Applications of Delaunay Triangulation and Edge Flipping in Facial Recognition and Detection

(subtitle: Make Yourself Cubist™)

More formally:
here.

Note: This page exists as an archived version. The finalized project is available at the link at the top of the page and here.

Open Snapchat to take a selfie. Fix your hair, tilt your chin just so, perhaps parlay a smize and — No no, pause. You realize now that this is the perfect moment. This is the moment where you take a selfie such that you become another iteration of that canonical dog-eared millennial archetype.

Okay, reposition, prep that puppy pout and tap the screen. And then, there, in that brief moment in the interim, between pressing the screen and when a cascade of filter options appear, it appears to you, like a flock of magical realist butterflies in Macondo: a triangulation.

At first glance, it is only a hallucinatory splice of memory from a Computational Geometry lecture, long ago. But no, it is truly there: the revelation of the structure that is the topology of your face.

There is a brief moment in the interim, between pressing the screen and when a cascade of filter options appear, when the Snapchat screen makes itself vulnerable — or seemingly so. Perhaps the algorithm (point location, triangulation, alpha mask generation, etc.) is simply not fast enough to go unnoticed. Or perhaps, in hinting a glimpse at your triangular decomposition, a user feels that tantalizing endorphin-surging rush of peeking behind the curtain as the Wizard soliloquizes about the mysteries of the “cloud."
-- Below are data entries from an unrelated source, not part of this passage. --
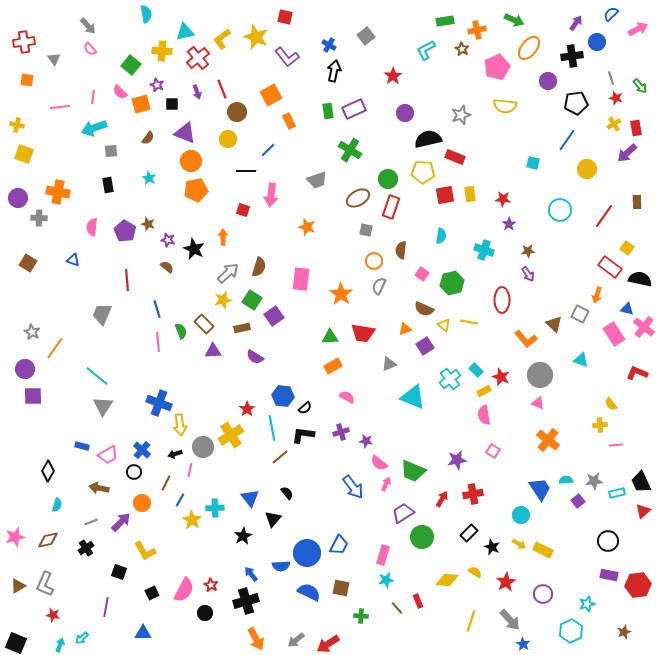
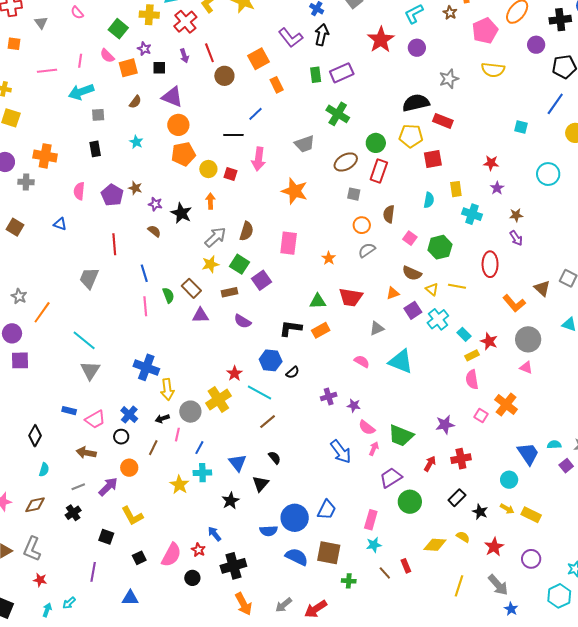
purple L-shape: (287, 57) -> (291, 38), moved
red star: (393, 76) -> (381, 40), size x1.5
purple circle: (405, 113) -> (417, 48), moved
yellow circle: (228, 139) -> (208, 169), moved
yellow rectangle: (470, 194) -> (456, 189), moved
orange star: (307, 227) -> (295, 191), size x1.5
gray semicircle: (379, 286) -> (367, 250), turned 30
orange star: (341, 294) -> (329, 258), size x0.6
cyan cross: (450, 379) -> (438, 319), moved
pink semicircle: (347, 397) -> (362, 361), moved
cyan line: (272, 428) -> (260, 392), turned -50
black L-shape: (303, 435) -> (291, 328), moved
orange cross: (548, 440) -> (506, 405), moved
blue line: (180, 500) -> (199, 448), moved
blue arrow: (251, 574) -> (214, 534), moved
brown square: (341, 588) -> (329, 553), size x1.4

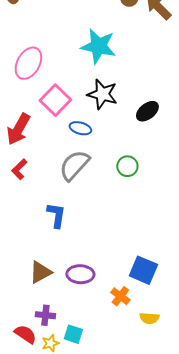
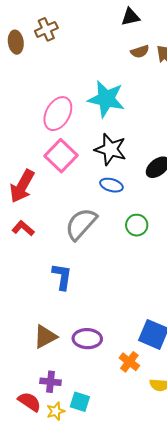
pink ellipse: (28, 63) -> (58, 114), moved
blue ellipse: (80, 128) -> (111, 185), moved
red L-shape: (19, 169) -> (23, 228), turned 85

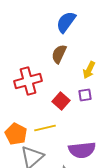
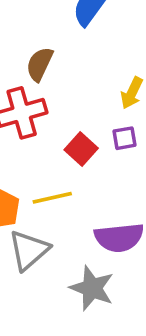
brown semicircle: (59, 54) -> (40, 64), moved

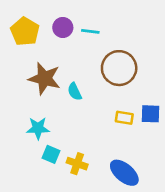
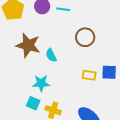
brown circle: (119, 68) -> (85, 37), size x0.7
cyan star: (38, 128) -> (41, 83), moved

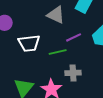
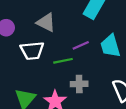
gray triangle: (56, 15) -> (46, 23), moved

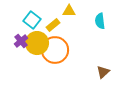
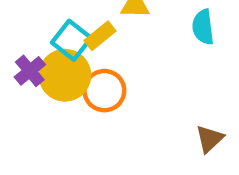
cyan square: (32, 20) -> (71, 40), moved
orange circle: (55, 50) -> (104, 91), size x0.7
Or perhaps, like most users, you never noticed the triangular mesh on your hurried way to transfigure yourself into some canonical dog-eared millennial archetype. That’s about to change.

A triangulation is a maximum planar subdivision - a breaking of a polygon or a point set into triangles. Segmentation of a larger space into manageable pieces allows for a myriad of complex operations — point location (i.e. google maps), an optimized distribution of vantage points (i.e. art gallery guarding), or, in this case, the creation of a mesh of a face for computer graphics rendering.

As with all divisions of space, there exists a multiplicity of means to deconstruct a face. This project was commenced from an initial search for an optimal facial triangulation.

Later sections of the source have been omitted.